Mayhem announced in May 2025 that she would stand as a candidate for Mayor of Dunedin and for city councillor in the 2025 Dunedin City Council election.

On 26 August 2025, Cr Mayhem voted against a DCC motion to scrap the contentious Albany Street cycleway project, which passed by a vote of 8 to 7 votes. The Albany Street cycleway project would have involved removing 48 carparks near the University of Otago. Local business owners had criticised the DCC for not consulting them about the proposed project. Mayor Jules Radich has used his casting vote to pass the motion after Cr Jim O'Malley recused himself from the proceedings. That same day, Mayhem voted in favour of a motion to scrap free Sunday parking in the Dunedin city centre, which passed by a vote of 11 to 4. On 23 September, Mayhem supported a revocation motion filed by Cr Christine Garey to revoke the council's decision to cancel the Albany Street connection, which passed by a margin of 8 to 7 votes.

During the New Zealand local elections which concluded on 11 October 2025, Mayhem came seventh place in the mayoral race but was re-elected to the City Council.
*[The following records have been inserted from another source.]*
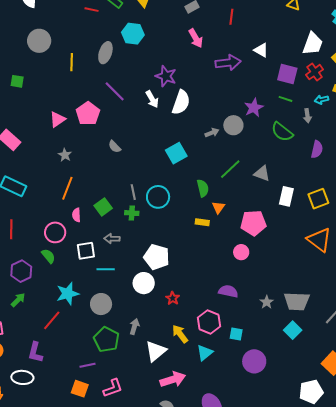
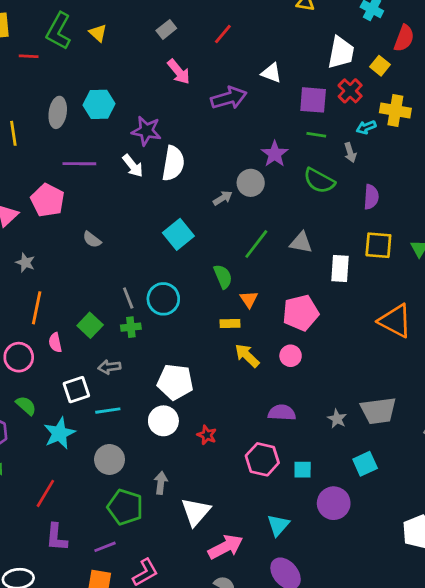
red line: (231, 17) -> (223, 34), turned 42
cyan hexagon: (133, 34) -> (99, 104), moved
purple line: (115, 91) -> (79, 164), turned -35
yellow square: (318, 199) -> (378, 245), moved, turned 35
pink circle: (55, 232) -> (19, 357), moved
cyan star: (68, 294) -> (59, 433), moved
cyan square: (293, 330) -> (365, 464), moved, turned 30
yellow arrow: (180, 334) -> (247, 356), moved
purple L-shape: (35, 352) -> (56, 537), moved
cyan triangle: (205, 353) -> (278, 525), moved

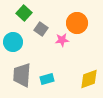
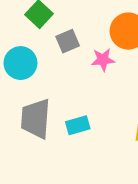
gray square: (41, 29) -> (68, 41), turned 32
On 12 November 2025, Mayhem supported a successful council motion to accept a budget overspend on the contentious Albany Street Connection Project, which passed by a margin of 8 to 7 votes.

==Political views==

Mayhem's 2022 election campaign cited accessibility, sustainability and wellbeing as political priorities.

In a 2023 interview, Mayhem said “I know what it is to be a solo mother. I know what it is to be forced to take budgeting advice at the foodbank," claiming that "older, white men – business people" on the council lack the same lived experience as her.